## [ACTION ITEM]
Once the pictures are removed, reproduce what is left of the data below exactly.

------ SUPPLIED RECORDS

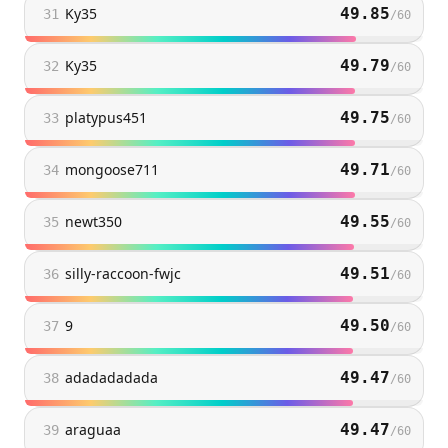
Ky35
49.85
31
/
60
Ky35
49.79
32
/
60
platypus451
49.75
33
/
60
mongoose711
49.71
34
/
60
newt350
49.55
35
/
60
silly-raccoon-fwjc
49.51
36
/
60
9
49.50
37
/
60
adadadadada
49.47
38
/
60
araguaa
49.47
39
/
60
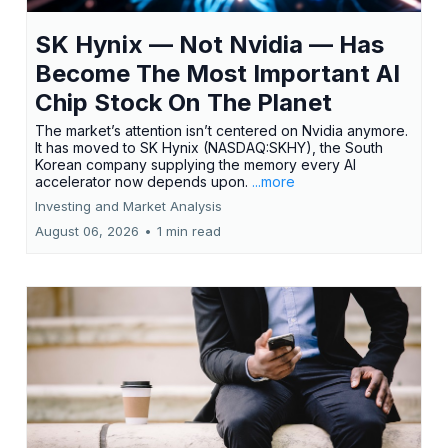
SK Hynix — Not Nvidia — Has
Become The Most Important AI
Chip Stock On The Planet
The market’s attention isn’t centered on Nvidia anymore.
It has moved to SK Hynix (NASDAQ:SKHY), the South
Korean company supplying the memory every AI
accelerator now depends upon.
...more
Investing and Market Analysis
August 06, 2026
•
1 min read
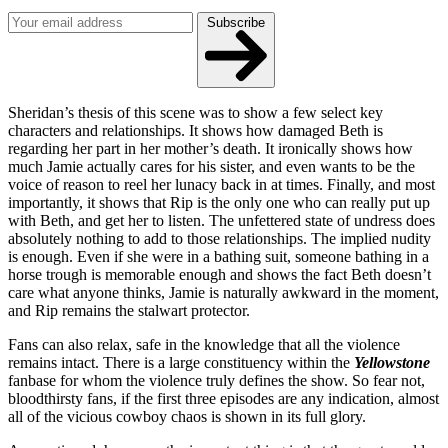
Subscribe
Sheridan’s thesis of this scene was to show a few select key
characters and relationships. It shows how damaged Beth is
regarding her part in her mother’s death. It ironically shows how
much Jamie actually cares for his sister, and even wants to be the
voice of reason to reel her lunacy back in at times. Finally, and most
importantly, it shows that Rip is the only one who can really put up
with Beth, and get her to listen. The unfettered state of undress does
absolutely nothing to add to those relationships. The implied nudity
is enough. Even if she were in a bathing suit, someone bathing in a
horse trough is memorable enough and shows the fact Beth doesn’t
care what anyone thinks, Jamie is naturally awkward in the moment,
and Rip remains the stalwart protector.
Fans can also relax, safe in the knowledge that all the violence
remains intact. There is a large constituency within the
Yellowstone
fanbase for whom the violence truly defines the show. So fear not,
bloodthirsty fans, if the first three episodes are any indication, almost
all of the vicious cowboy chaos is shown in its full glory.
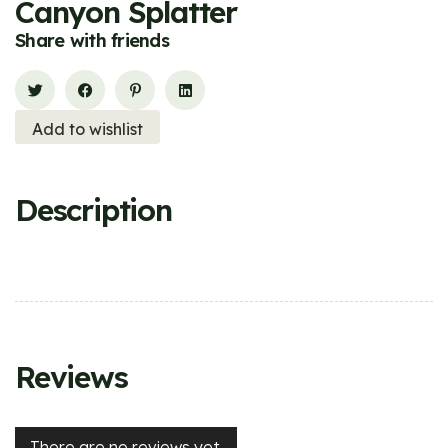
Canyon Splatter
Share with friends
Add to wishlist
Description
Reviews
There are no reviews yet.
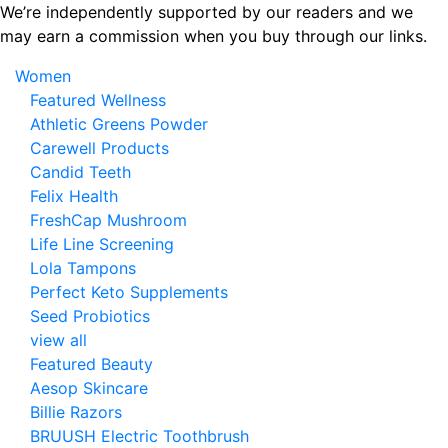
Skip
We’re independently supported by our readers and we
to
may earn a commission when you buy through our links.
the
Women
content
Featured Wellness
Athletic Greens Powder
Carewell Products
Candid Teeth
Felix Health
FreshCap Mushroom
Life Line Screening
Lola Tampons
Perfect Keto Supplements
Seed Probiotics
view all
Featured Beauty
Aesop Skincare
Billie Razors
BRUUSH Electric Toothbrush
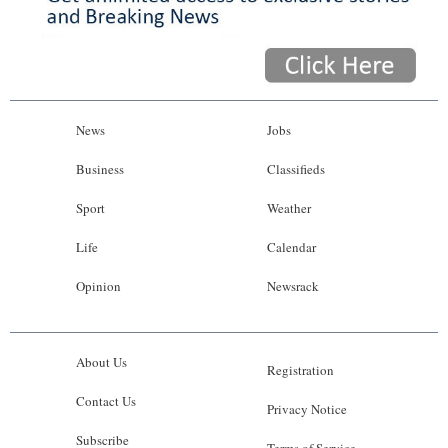
News
Jobs
Business
Classifieds
Sport
Weather
Life
Calendar
Opinion
Newsrack
About Us
Registration
Contact Us
Privacy Notice
Subscribe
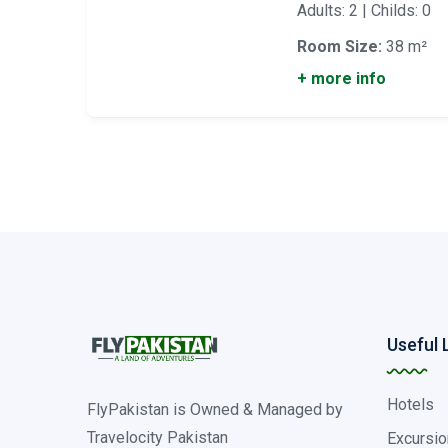
Adults: 2 | Childs: 0
Room Size:
38 m²
+ more info
Useful 
Hotels
FlyPakistan is Owned & Managed by
Travelocity Pakistan
Excursio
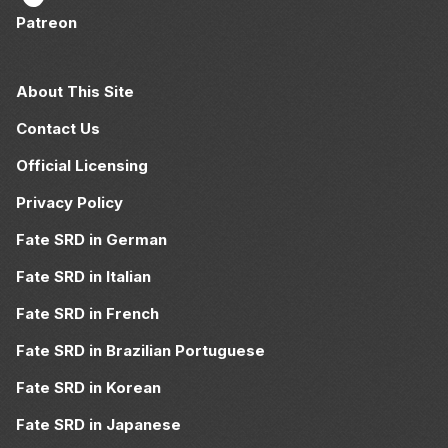
Patreon
About This Site
Contact Us
Official Licensing
Privacy Policy
Fate SRD in German
Fate SRD in Italian
Fate SRD in French
Fate SRD in Brazilian Portuguese
Fate SRD in Korean
Fate SRD in Japanese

------------

## [WRITTEN RESPONSE]
Ky35
49.85
31
/
60
Ky35
49.79
32
/
60
platypus451
49.75
33
/
60
mongoose711
49.71
34
/
60
newt350
49.55
35
/
60
silly-raccoon-fwjc
49.51
36
/
60
9
49.50
37
/
60
adadadadada
49.47
38
/
60
araguaa
49.47
39
/
60
SK Hynix — Not Nvidia — Has
Become The Most Important AI
Chip Stock On The Planet
The market’s attention isn’t centered on Nvidia anymore.
It has moved to SK Hynix (NASDAQ:SKHY), the South
Korean company supplying the memory every AI
accelerator now depends upon.
...more
Investing and Market Analysis
August 06, 2026
•
1 min read
Subscribe
Sheridan’s thesis of this scene was to show a few select key
characters and relationships. It shows how damaged Beth is
regarding her part in her mother’s death. It ironically shows how
much Jamie actually cares for his sister, and even wants to be the
voice of reason to reel her lunacy back in at times. Finally, and most
importantly, it shows that Rip is the only one who can really put up
with Beth, and get her to listen. The unfettered state of undress does
absolutely nothing to add to those relationships. The implied nudity
is enough. Even if she were in a bathing suit, someone bathing in a
horse trough is memorable enough and shows the fact Beth doesn’t
care what anyone thinks, Jamie is naturally awkward in the moment,
and Rip remains the stalwart protector.
Fans can also relax, safe in the knowledge that all the violence
remains intact. There is a large constituency within the
Yellowstone
fanbase for whom the violence truly defines the show. So fear not,
bloodthirsty fans, if the first three episodes are any indication, almost
all of the vicious cowboy chaos is shown in its full glory.
Canyon Splatter
Share with friends
Add to wishlist
Description
Reviews
There are no reviews yet.
Skip
We’re independently supported by our readers and we
to
may earn a commission when you buy through our links.
the
Women
content
Featured Wellness
Athletic Greens Powder
Carewell Products
Candid Teeth
Felix Health
FreshCap Mushroom
Life Line Screening
Lola Tampons
Perfect Keto Supplements
Seed Probiotics
view all
Featured Beauty
Aesop Skincare
Billie Razors
BRUUSH Electric Toothbrush
News
Jobs
Business
Classifieds
Sport
Weather
Life
Calendar
Opinion
Newsrack
About Us
Registration
Contact Us
Privacy Notice
Subscribe
Adults: 2 | Childs: 0
Room Size:
38 m²
+ more info
Useful 
Hotels
FlyPakistan is Owned & Managed by
Travelocity Pakistan
Excursio
Patreon
About This Site
Contact Us
Official Licensing
Privacy Policy
Fate SRD in German
Fate SRD in Italian
Fate SRD in French
Fate SRD in Brazilian Portuguese
Fate SRD in Korean
Fate SRD in Japanese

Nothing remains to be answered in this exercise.